Particularmente, los helenos notaron la gran diferencia de los pueblos asentados en las regiones costeras con los que se encontraban inmersos en lo vasto de la península, diferencias que no solo eran culturales, sociales y militares, sino incluso de fenotipo. Así, comienzan a aparecer en la historia que narramos nombres como íberos y celtas para agrupar a determinados pueblos que mantenían algunas características comunes, por un presunto origen o, por formas en común, aunque fueran bastantes distintos entre sí. Del mismo modo, los fenicios al notar la existencia de abundancia de conejos llamaron a la riquísima tierra que tenían ante sí “tierra de conejos”, o en su idioma i-spn-ya, palabra que ha llegado hasta nuestros días como España.
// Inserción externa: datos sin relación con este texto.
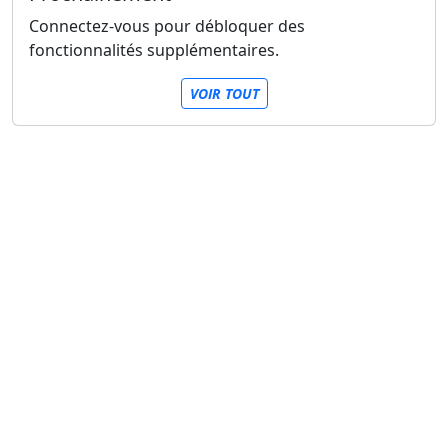
Connectez-vous pour débloquer des
fonctionnalités supplémentaires.
VOIR TOUT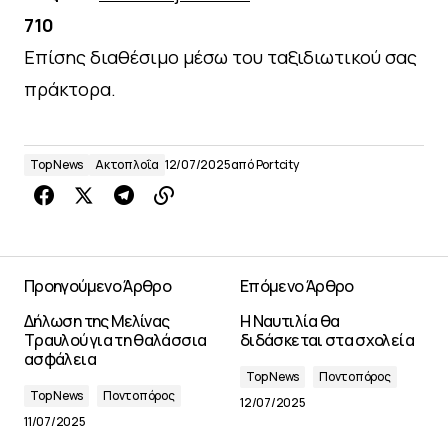
710
Επίσης διαθέσιμο μέσω του ταξιδιωτικού σας
πράκτορα.
Top News
Ακτοπλοΐα
12/07/2025
από
Portcity
Προηγούμενο Άρθρο
Επόμενο Άρθρο
Δήλωση της Μελίνας
Η Ναυτιλία θα
Τραυλού για τη θαλάσσια
διδάσκεται στα σχολεία
ασφάλεια
Top News
Ποντοπόρος
Top News
Ποντοπόρος
12/07/2025
11/07/2025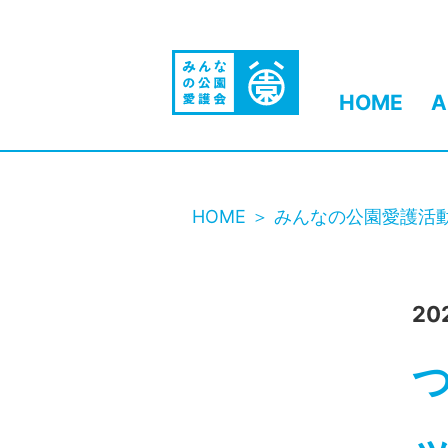
HOME
A
HOME
みんなの公園愛護活
20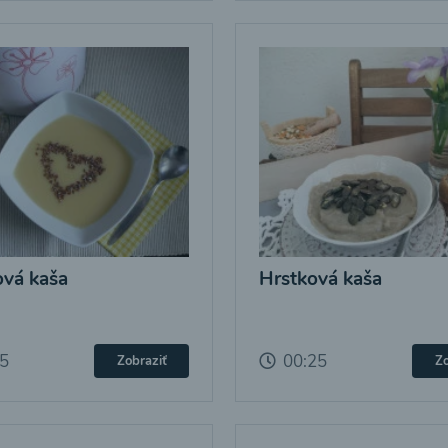
vá kaša
Hrstková kaša
25
00:25
Zobraziť
Zo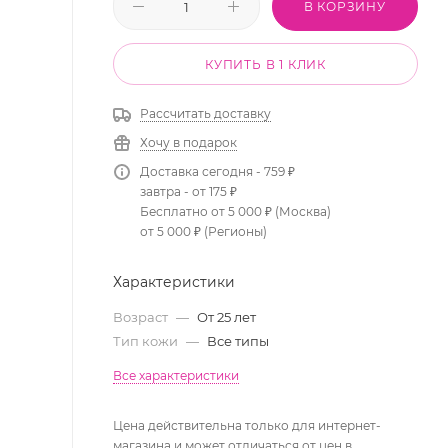
В КОРЗИНУ
КУПИТЬ В 1 КЛИК
Рассчитать доставку
Хочу в подарок
Доставка сегодня - 759 ₽
завтра - от 175 ₽
Бесплатно от 5 000 ₽ (Москва)
от 5 000 ₽ (Регионы)
Характеристики
Возраст
—
От 25 лет
Тип кожи
—
Все типы
Все характеристики
Цена действительна только для интернет-
магазина и может отличаться от цен в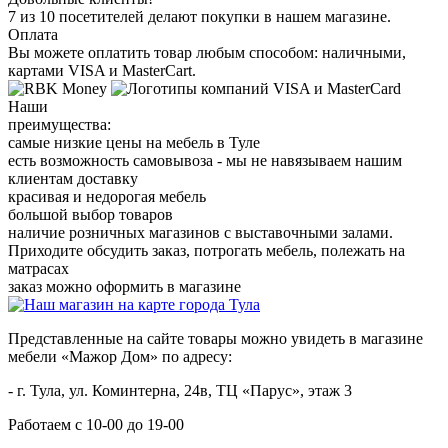
7 из 10 посетителей делают покупки в нашем магазине.
Оплата
Вы можете оплатить товар любым способом: наличными,
картами VISA и MasterCart.
Наши
преимущества:
самые низкие цены на мебель в Туле
есть возможность самовывоза - мы не навязываем нашим
клиентам доставку
красивая и недорогая мебель
большой выбор товаров
наличие розничных магазинов с выставочными залами.
Приходите обсудить заказ, потрогать мебель, полежать на
матрасах
заказ можно оформить в магазине
Представленные на сайте товары можно увидеть в магазине
мебели «Мажор Дом» по адресу:
- г. Тула, ул. Коминтерна, 24в, ТЦ «Парус», этаж 3
Работаем с 10-00 до 19-00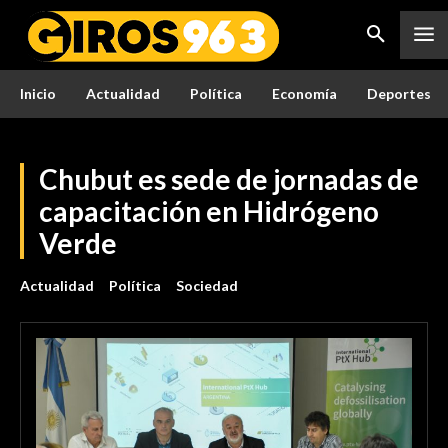
Inicio
Actualidad
Política
Economía
Deportes
Chubut es sede de jornadas de
capacitación en Hidrógeno
Verde
Actualidad
Política
Sociedad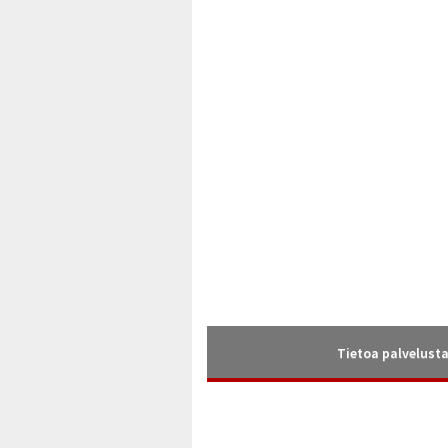
Tietoa palvelust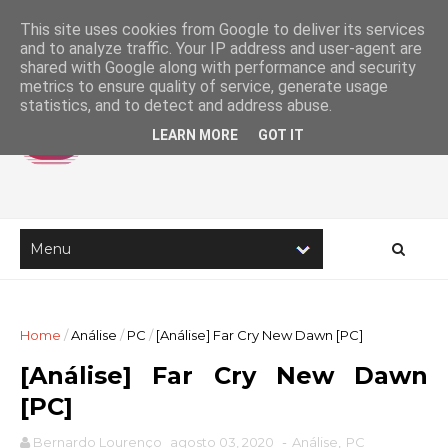
This site uses cookies from Google to deliver its services
and to analyze traffic. Your IP address and user-agent are
shared with Google along with performance and security
metrics to ensure quality of service, generate usage
statistics, and to detect and address abuse.
LEARN MORE
GOT IT
Home
/
Análise
/
PC
/
[Análise] Far Cry New Dawn [PC]
[Análise] Far Cry New Dawn
[PC]
Bernardo Lourenço
agosto 03, 2020
-
Análise
,
PC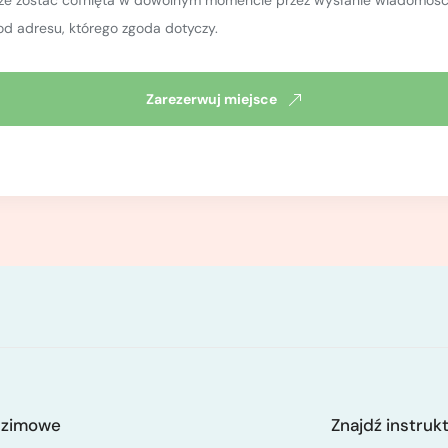
nych: odblokowywanie przyrządu, asekuracji z półwyblinki, zjazdów z
od adresu, którego zgoda dotyczy.
hodzenie na linie na węzełkach).
Zarezerwuj miejsce
inaczkowy niezbędny do uprawiania wspinaczki w skałach,
tywnych i subiektywnych występujących w podczas wspinania w skał
zkę skalną,
 z nich korzystać,
dycyjne od sportowego,
lnej pory roku oraz prognoz pogody,
cy ruchów,
tka przeciwdeszczowa,
 zimowe
Znajdź instruk
ywają się w terenie, cały sprzęt wspinaczkowy, prowiant i dodatkowe 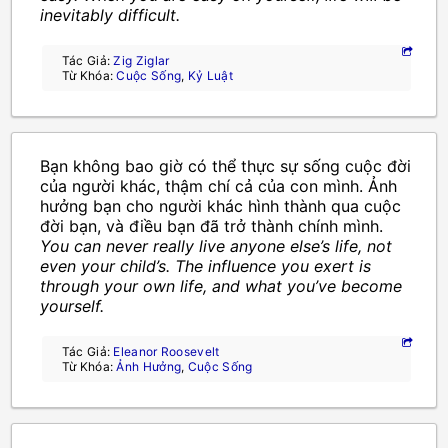
inevitably difficult.
Tác Giả:
Zig Ziglar
Từ Khóa:
Cuộc Sống
,
Kỷ Luật
Bạn không bao giờ có thể thực sự sống cuộc đời
của người khác, thậm chí cả của con mình. Ảnh
hưởng bạn cho người khác hình thành qua cuộc
đời bạn, và điều bạn đã trở thành chính mình.
You can never really live anyone else’s life, not
even your child’s. The influence you exert is
through your own life, and what you’ve become
yourself.
Tác Giả:
Eleanor Roosevelt
Từ Khóa:
Ảnh Hưởng
,
Cuộc Sống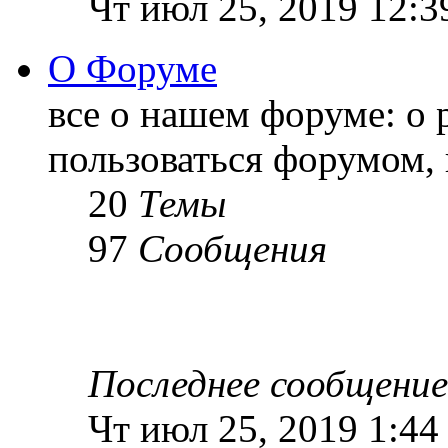
Чт июл 25, 2019 12:3
О Форуме
все о нашем форуме: о 
пользоваться форумом, 
20
Темы
97
Сообщения
Последнее сообщение
Чт июл 25, 2019 1:44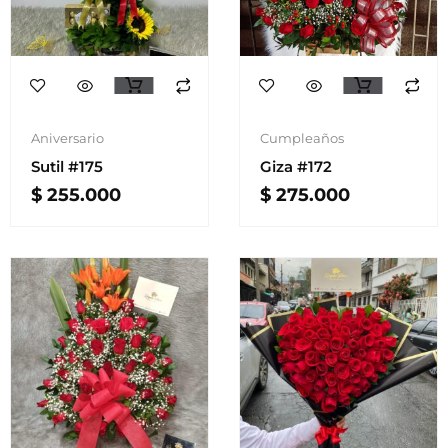
Aniversario
Cumpleaños
Sutil #175
Giza #172
$
255.000
$
275.000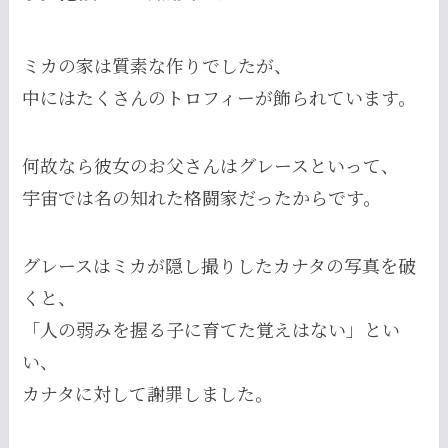
ミカの家は質素な作りでしたが、
中にはたくさんのトロフィーが飾られています。
何故なら彼女のお父さんはグレースといって、
宇宙では名の知れた格闘家だったからです。
グレースはミカが隠し撮りしたカナタの写真を破
くと、
「人の弱みを握る子に育てた覚えはない」とい
い、
カナタに対して謝罪しました。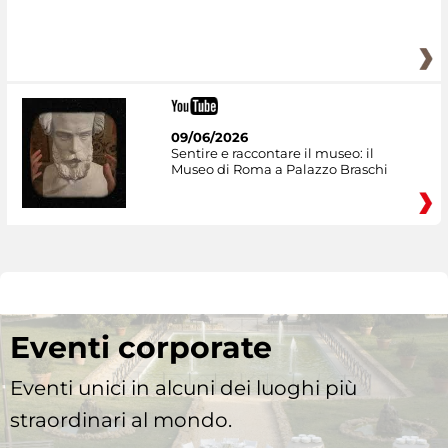
09/06/2026
Sentire e raccontare il museo: il
Museo di Roma a Palazzo Braschi
Eventi corporate
Eventi unici in alcuni dei luoghi più
straordinari al mondo.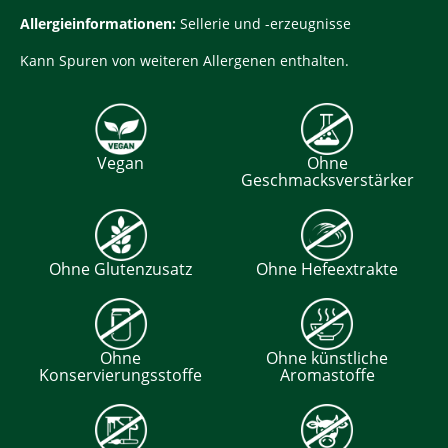
Allergieinformationen:
Sellerie und -erzeugnisse
Kann Spuren von weiteren Allergenen enthalten.
Vegan
Ohne
Geschmacksverstärker
Ohne Glutenzusatz
Ohne Hefeextrakte
Ohne
Ohne künstliche
Konservierungsstoffe
Aromastoffe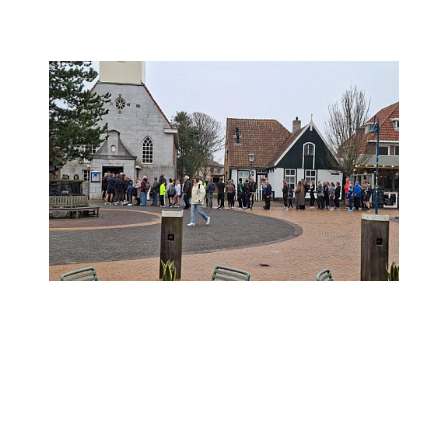
Geslaagde Cityrun in De Koog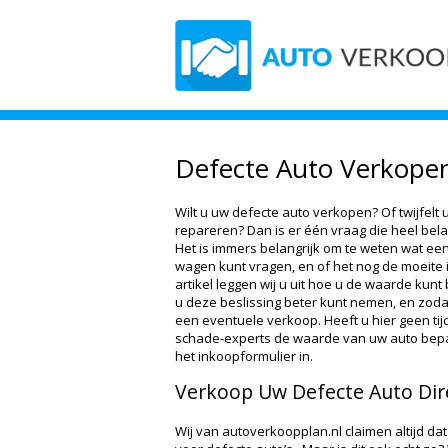
Defecte Auto Verkope
Wilt u uw defecte auto verkopen? Of twijfelt
repareren? Dan is er één vraag die heel belan
Het is immers belangrijk om te weten wat een
wagen kunt vragen, en of het nog de moeite i
artikel leggen wij u uit hoe u de waarde kun
u deze beslissing beter kunt nemen, en zodat
een eventuele verkoop. Heeft u hier geen tijd
schade-experts de waarde van uw auto bepale
het inkoopformulier in.
Verkoop Uw Defecte Auto Dir
Wij van autoverkoopplan.nl claimen altijd dat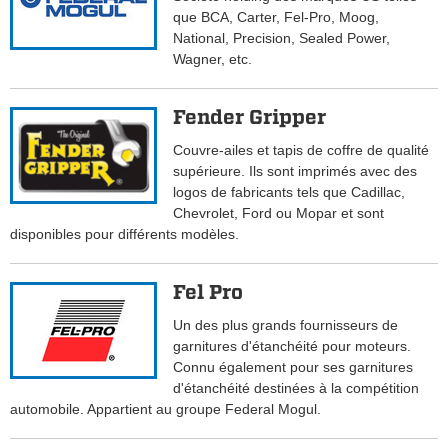
que BCA, Carter, Fel-Pro, Moog,
National, Precision, Sealed Power,
Wagner, etc.
Fender Gripper
Couvre-ailes et tapis de coffre de qualité
supérieure. Ils sont imprimés avec des
logos de fabricants tels que Cadillac,
Chevrolet, Ford ou Mopar et sont
disponibles pour différents modèles.
Fel Pro
Un des plus grands fournisseurs de
garnitures d'étanchéité pour moteurs.
Connu également pour ses garnitures
d'étanchéité destinées à la compétition
automobile. Appartient au groupe Federal Mogul.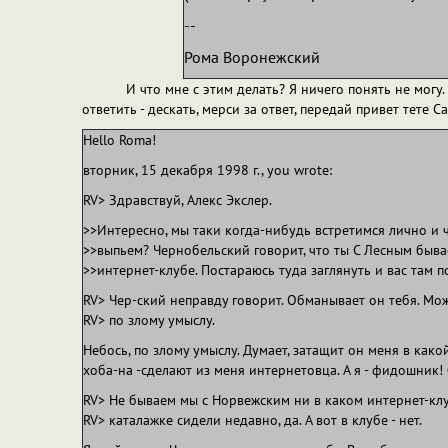
--
Рома Воронежский
И что мне с этим делать? Я ничего понять не могу. Пр
ответить - дескать, мерси за ответ, передай привет тете С
Hello Roma!
вторник, 15 декабря 1998 г., you wrote:
RV> Здравствуй, Алекс Экслер.
>>Интересно, мы таки когда-нибудь встретимся лично и 
>>выпьем? Чернобельский говорит, что ты С Лесным быва
>>интернет-клубе. Постараюсь туда заглянуть и вас там п
RV> Чер-ский неправду говорит. Обманывает он тебя. Мож
RV> по злому умыслу.
Небось, по злому умыслу. Думает, затащит он меня в как
хоба-на -сделают из меня интернетовца. А я - фидошник!
RV> Не бываем мы с Норвежским ни в каком интернет-клу
RV> каталажке сидели недавно, да. А вот в клубе - нет.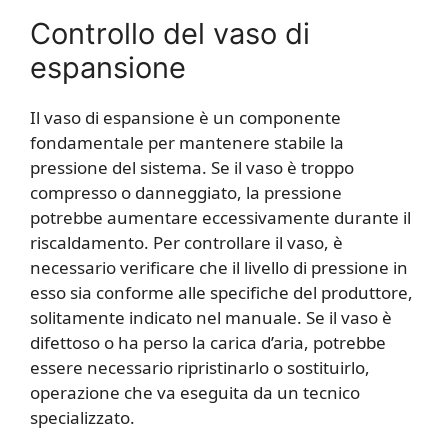
Controllo del vaso di
espansione
Il vaso di espansione è un componente
fondamentale per mantenere stabile la
pressione del sistema. Se il vaso è troppo
compresso o danneggiato, la pressione
potrebbe aumentare eccessivamente durante il
riscaldamento. Per controllare il vaso, è
necessario verificare che il livello di pressione in
esso sia conforme alle specifiche del produttore,
solitamente indicato nel manuale. Se il vaso è
difettoso o ha perso la carica d’aria, potrebbe
essere necessario ripristinarlo o sostituirlo,
operazione che va eseguita da un tecnico
specializzato.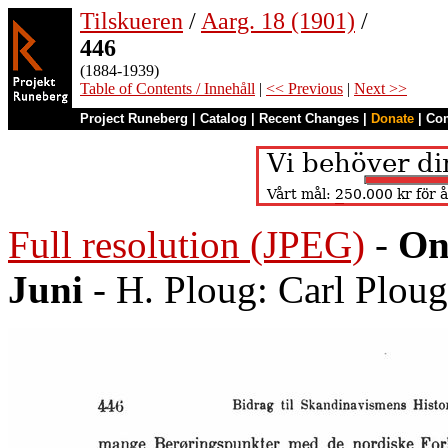
Tilskueren
/
Aarg. 18 (1901)
/
446
(1884-1939)
Table of Contents / Innehåll
|
<< Previous
|
Next >>
Project Runeberg
|
Catalog
|
Recent Changes
|
Donate
|
Co
Full resolution (JPEG)
-
On
Juni
- H. Ploug: Carl Plou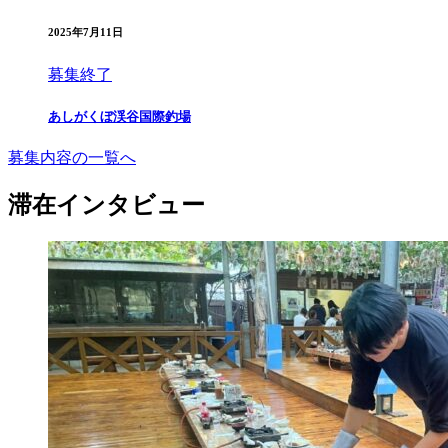
2025年7月11日
募集終了
あしがくぼ渓谷国際釣場
募集内容の一覧へ
滞在インタビュー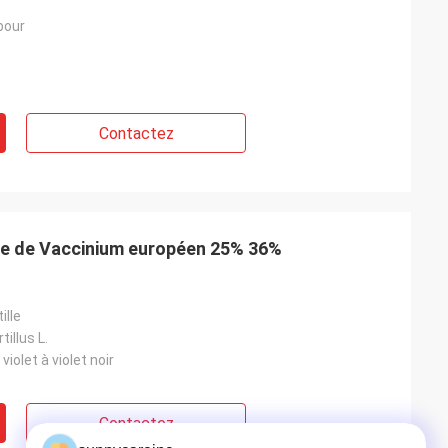
bour
Contactez
ille de Vaccinium européen 25% 36%
ille
illus L.
violet à violet noir
Contactez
Ahora bien ¿Qué influencia tuvieron los fenicios? ¿Cuándo llegó este pueblo de origen fenicio llamado Cártago a la península ibérica? ¿Qué decían los helenos de los habitantes peninsulares? Verdaderamente el contacto de estos pueblos avanzados del mediterráneo con los habitantes que consiguieron en la península ibérica sería determinante para los sucesos que ocurrirían con posterioridad en el desarrollo de esta historia, por lo tanto, todo ello, junto con la histórico-legendaria aparición de Tartessos la trataremos en la siguiente publicación.

De manera que, como siempre me despido con las palabras del maestro Cecilio Acosta: “Enséñese lo que se entienda, enséñese lo que sea útil, enséñese a todos; y eso es todo”.

Espero nuevamente su amable lectura la próxima vez.